Why is Simon’s story so important to see on film?
One of the things that Love, Simon is doing that hasn’t been done before is it’s a gay teen rom-com with a mainstream wide release and the backing of a studio that previous gay rom-coms have not had. I’m really excited by that. Greg Berlanti and everyone making this were very aware of that. That in and of itself is very subversive because they’re very deliberately making this movie to join the canon of John Hughes and the 1990s rom-coms I grew up on. But this movie is meant to reach a group of people who have not seen themselves in that kind of film before. This is just Simon’s story; he doesn’t represent everyone in the gay community. He couldn’t because there are so many stories to be told.

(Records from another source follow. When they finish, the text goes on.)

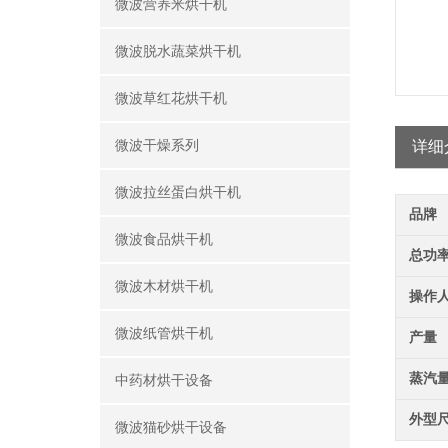
微波营养米烘干机
微波脱水蔬菜烘干机
微波草红花烘干机
微波干燥系列
详细
微波拉丝蛋白烘干机
品牌
微波食品烘干机
总功
微波木材烘干机
操作
微波纸管烘干机
产量
蒸汽
中药材烘干设备
外型
微波猫砂烘干设备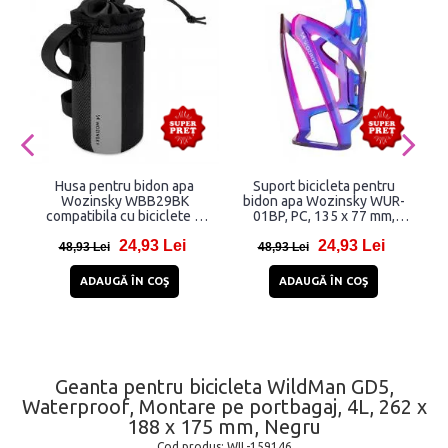
Husa pentru bidon apa
Suport bicicleta pentru
Wozinsky WBB29BK
bidon apa Wozinsky WUR-
compatibila cu biciclete si
01BP, PC, 135 x 77 mm,
scutere, 1L, Negru
Albastru / Violet
24,93 Lei
24,93 Lei
48,93 Lei
48,93 Lei
ADAUGĂ ÎN COŞ
ADAUGĂ ÎN COŞ
Geanta pentru bicicleta WildMan GD5,
Waterproof, Montare pe portbagaj, 4L, 262 x
188 x 175 mm, Negru
Cod produs:
WIL-159146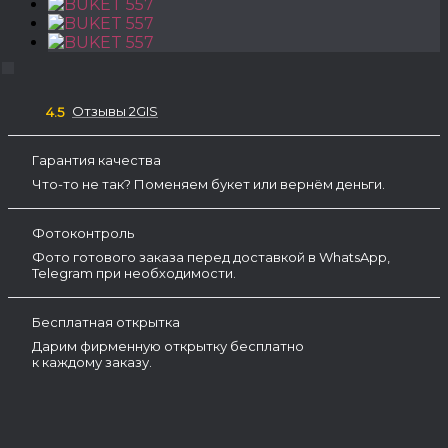
Отзывы 2GIS
4.5
Гарантия качества
Что-то не так? Поменяем букет или вернём деньги.
Фотоконтроль
Фото готового заказа перед доставкой в WhatsApp,
Telegram при необходимости.
Бесплатная открытка
Дарим фирменную открытку бесплатно
к каждому заказу.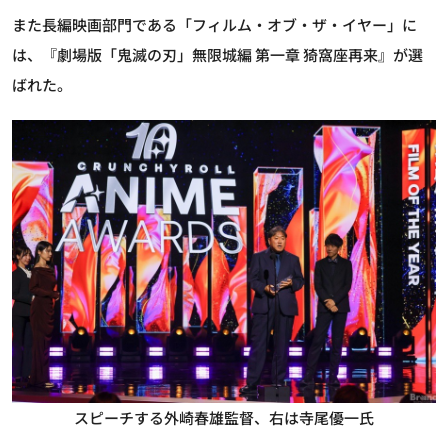
また長編映画部門である「フィルム・オブ・ザ・イヤー」に
は、『劇場版「鬼滅の刃」無限城編 第一章 猗窩座再来』が選
ばれた。
スピーチする外崎春雄監督、右は寺尾優一氏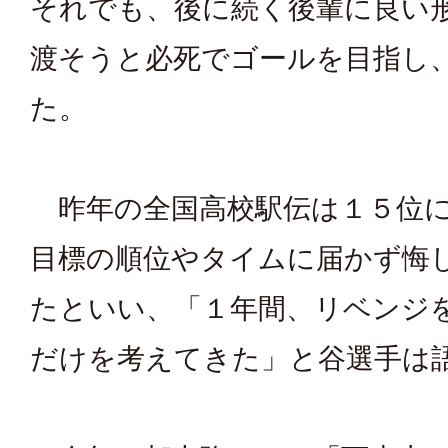
それでも、後に続く後輩に良い
渡そうと必死でゴールを目指し
た。
昨年の全国高校駅伝は１５位に
目標の順位やタイムに届かず悔
たといい、「１年間、リベンジ
だけを考えてきた」と谷選手は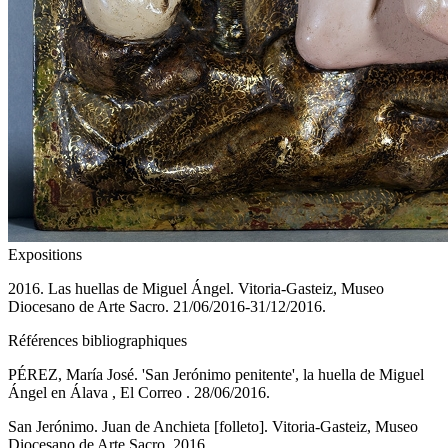
Expositions
2016. Las huellas de Miguel Ángel. Vitoria-Gasteiz, Museo
Diocesano de Arte Sacro. 21/06/2016-31/12/2016.
Références bibliographiques
PÉREZ, María José. 'San Jerónimo penitente', la huella de Miguel
Ángel en Álava , El Correo . 28/06/2016.
San Jerónimo. Juan de Anchieta [folleto]. Vitoria-Gasteiz, Museo
Diocesano de Arte Sacro, 2016.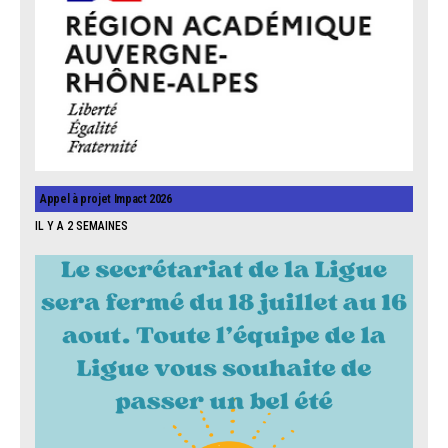
Appel à projet Impact 2026
IL Y A 2 SEMAINES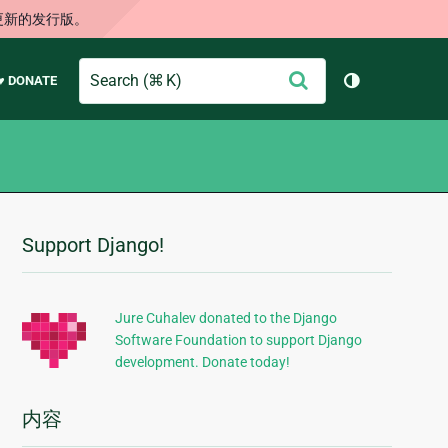
更新的发行版。
Search
提
♥ DONATE
切换主题（
交
Support Django!
附
加
信
Jure Cuhalev donated to the Django
Software Foundation to support Django
息
development. Donate today!
内容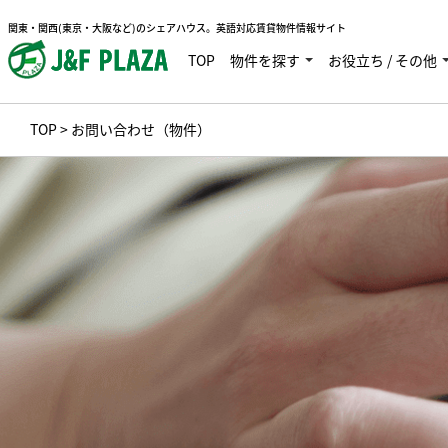
関東・関西(東京・大阪など)のシェアハウス。英語対応賃貸物件情報サイト
TOP
物件を探す
お役立ち / その他
TOP
> お問い合わせ（物件）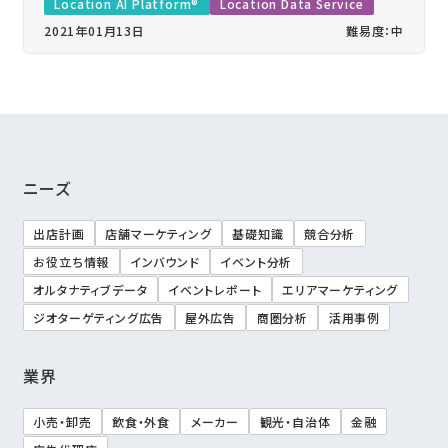
Location AI Platform®
Location Data Service
2021年01月13日
難易度：中
ニーズ
出店計画
店舗マーケティング
基礎知識
競合分析
お役立ち情報
インバウンド
イベント分析
オルタナティブデータ
イベントレポート
エリアマーケティング
ジオターゲティング広告
屋外広告
商圏分析
活用事例
業界
小売・卸売
飲食・外食
メーカー
観光・自治体
金融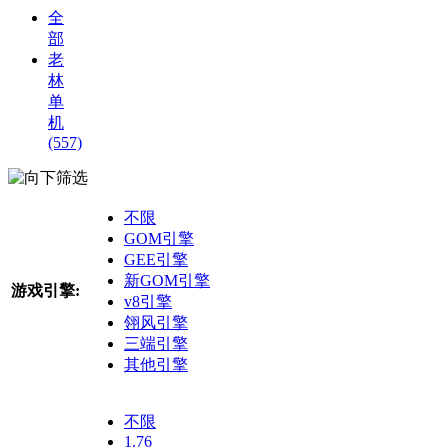
全
部
老
林
单
机
(557)
筛选
不限
GOM引擎
GEE引擎
新GOM引擎
游戏引擎:
v8引擎
翎风引擎
三端引擎
其他引擎
不限
1.76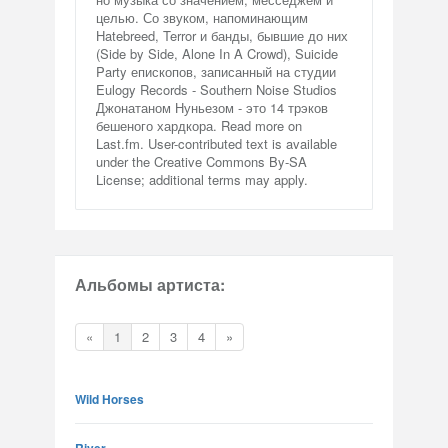
целью. Со звуком, напоминающим
Hatebreed, Terror и банды, бывшие до них
(Side by Side, Alone In A Crowd), Suicide
Party епископов, записанный на студии
Eulogy Records - Southern Noise Studios
Джонатаном Нуньезом - это 14 трэков
бешеного хардкора. Read more on
Last.fm. User-contributed text is available
under the Creative Commons By-SA
License; additional terms may apply.
Альбомы артиста:
«
1
2
3
4
»
Wild Horses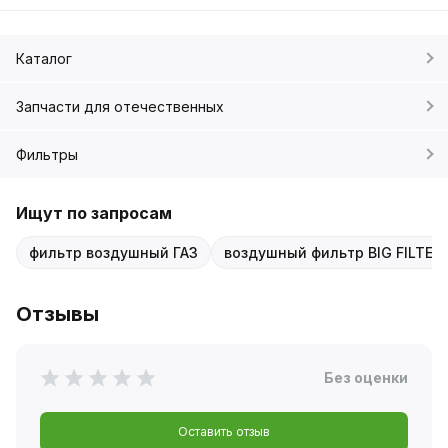
Каталог
Запчасти для отечественных
Фильтры
Ищут по запросам
фильтр воздушный ГАЗ
воздушный фильтр BIG FILTER
Отзывы
Без оценки
Оставить отзыв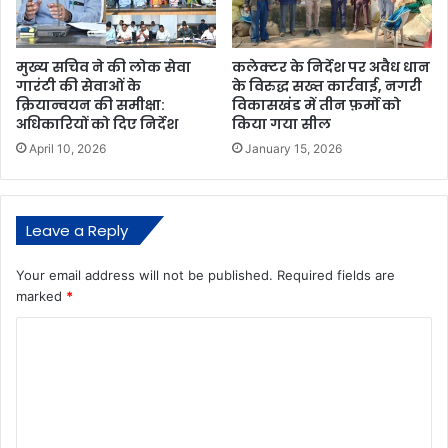
मुख्य सचिव ने की लोक सेवा
कलेक्टर के निर्देश पर अवैध धान
गारंटी की सेवाओं के
के विरुद्ध सख्त कार्रवाई, नगरी
क्रियान्वयन की समीक्षा:
विकासखंड में तीन फ़र्मो को
अधिकारियों को दिए निर्देश
किया गया सील
April 10, 2026
January 15, 2026
Leave a Reply
Your email address will not be published.
Required fields are
marked
*
C
o
m
m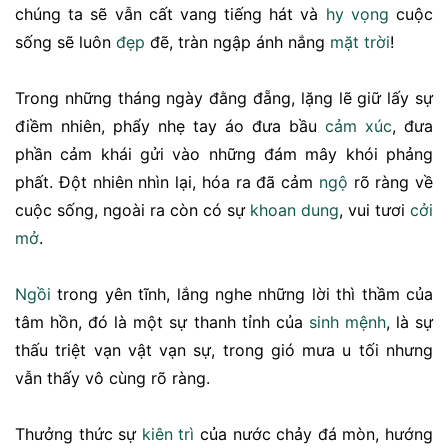
chúng ta sẽ vẫn cất vang tiếng hát và
hy vọng
cuộc
sống sẽ luôn
đẹp
đẽ, tràn ngập ánh nắng
mặt trời
!
Trong những tháng ngày đằng đẵng, lặng lẽ giữ lấy sự
điềm nhiên, phẩy nhẹ tay áo đưa bầu
cảm xúc
, đưa
phần cảm khái gửi vào những đám mây khói phảng
phất. Đột nhiên nhìn lại, hóa ra đã cảm
ngộ
rõ ràng về
cuộc sống, ngoài ra còn có sự
khoan dung
, vui tươi
cởi
mở
.
Ngồi
trong yên tĩnh, lắng nghe những lời thì thầm của
tâm hồn, đó là một sự thanh tỉnh của
sinh mệnh
, là sự
thấu triệt vạn vật vạn sự, trong gió mưa u tối nhưng
vẫn thấy vô cùng rõ ràng.
Thưởng thức sự
kiên trì
của nước chảy đá mòn, hướng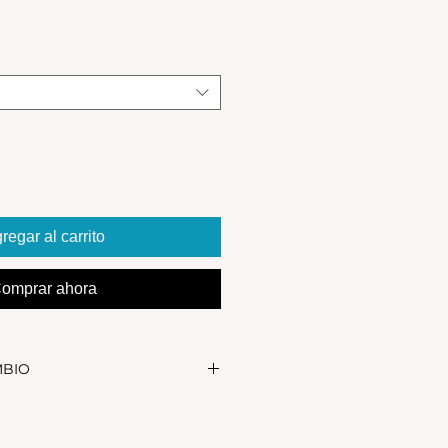
regar al carrito
omprar ahora
MBIO
realizar el cambio, el producto
in uso y en su packaging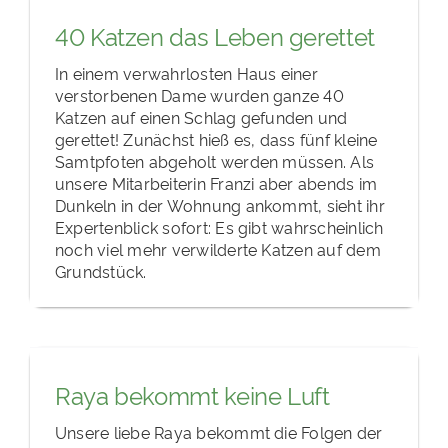
40 Katzen das Leben gerettet
In einem verwahrlosten Haus einer
verstorbenen Dame wurden ganze 40
Katzen auf einen Schlag gefunden und
gerettet! Zunächst hieß es, dass fünf kleine
Samtpfoten abgeholt werden müssen. Als
unsere Mitarbeiterin Franzi aber abends im
Dunkeln in der Wohnung ankommt, sieht ihr
Expertenblick sofort: Es gibt wahrscheinlich
noch viel mehr verwilderte Katzen auf dem
Grundstück.
Raya bekommt keine Luft
Unsere liebe Raya bekommt die Folgen der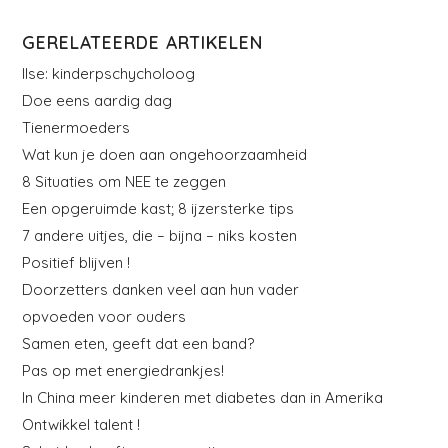
GERELATEERDE ARTIKELEN
Ilse: kinderpschycholoog
Doe eens aardig dag
Tienermoeders
Wat kun je doen aan ongehoorzaamheid
8 Situaties om NEE te zeggen
Een opgeruimde kast; 8 ijzersterke tips
7 andere uitjes, die – bijna – niks kosten
Positief blijven !
Doorzetters danken veel aan hun vader
opvoeden voor ouders
Samen eten, geeft dat een band?
Pas op met energiedrankjes!
In China meer kinderen met diabetes dan in Amerika
Ontwikkel talent !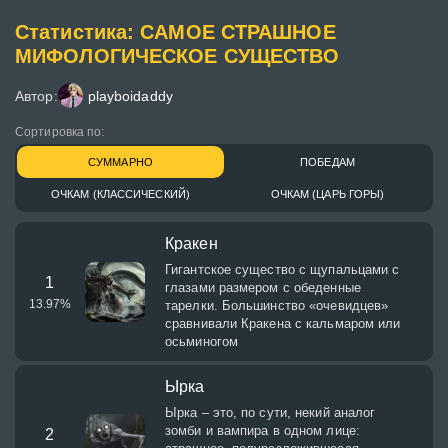
Статистика: САМОЕ СТРАШНОЕ
МИФОЛОГИЧЕСКОЕ СУЩЕСТВО
Автор:
playboidaddy
Сортировка по:
СУММАРНО
ПОБЕДАМ
ОЧКАМ (КЛАССИЧЕСКИЙ)
ОЧКАМ (ЦАРЬ ГОРЫ)
Кракен
Гигантское существо с щупальцами с
1
глазами размером с обеденные
13.97
%
тарелки. Большинство «очевидцев»
сравнивали Кракена с кальмаром или
осьминогом
Ырка
Ырка – это, по сути, некий аналог
зомби и вампира в одном лице:
2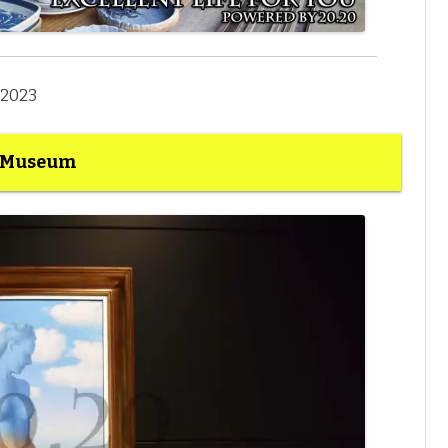
2023
Museum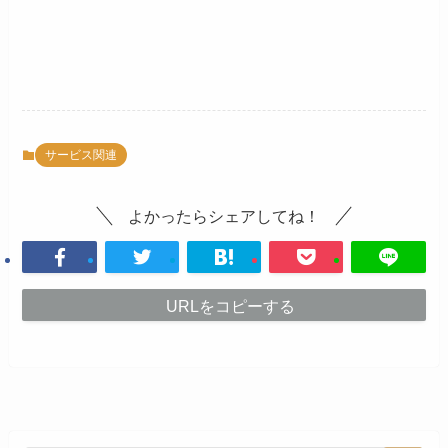
サービス関連
よかったらシェアしてね！
URLをコピーする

How do you hope the film will impact the LGBTQ community?
I hope this convinces other studios to take a chance on more movies like this: adaptations of books by members of the community, original screenplays, intersectional projects, a broader range of experiences. There’s room for so many stories. I hope this becomes an impetus for that.
One little wish I had for this movie with it being mainstream and available in a lot more cities than other recent movies in this [queer] space is maybe you have a kid somewhere who’s not out to their friends but is able to go see [the film], feel seen, and have the protection of it being mainstream. Everyone from their school is seeing it, so it’s not a big deal [if they go see it, too]. They can participate in that without it being a statement [about their sexuality] they may not be ready to make.
There are a lot of little Atlanta-specific Easter eggs scattered throughout the film (which was also filmed here in Atlanta). How much involvement did you have in that?
I did help with Simon’s bedroom [which features art from local artists like R. Land]. I doodled on the chalkboard and planted the books. But I love the art department of this film so much. A lot of the Atlanta nods are things the art department either pulled from the books, or a lot of the people from that department are from Atlanta and because [the film is] set in Atlanta they were able to celebrate it: Simon has that Varsity hat on his bulletin board, there’s a Criminal Records sign.
Your next book, Leah on the Offbeat, comes out April 24 and follows Simon’s best friend in the film. How do the film and books complement each other?
The actor who plays Leah, Katherine Langford, knows Leah so well. She plays the character as if she’s read the new book. She understands that character so well. There are certain plot changes between the film and book, but Leah on the Offbeat works well with the film.